WORK TO COMPLETE:
The answer should reproduce every entry exactly and contain no images.

┏━━

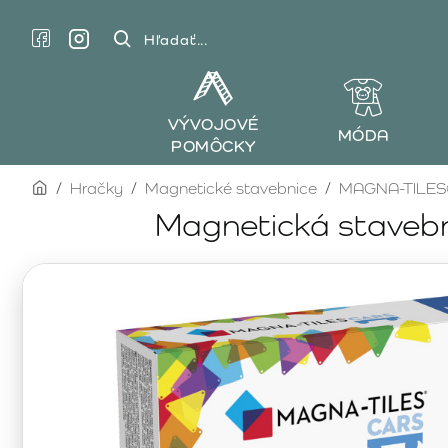
Hľadať...
VÝVOJOVÉ
MÓDA
POMÔCKY
home
Hračky
Magnetické stavebnice
MAGNA-TILE
Magnetická staveb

┗━━

EXERCISE SOLUTION:
Hľadať...
VÝVOJOVÉ
MÓDA
POMÔCKY
home
Hračky
Magnetické stavebnice
MAGNA-TILE
Magnetická staveb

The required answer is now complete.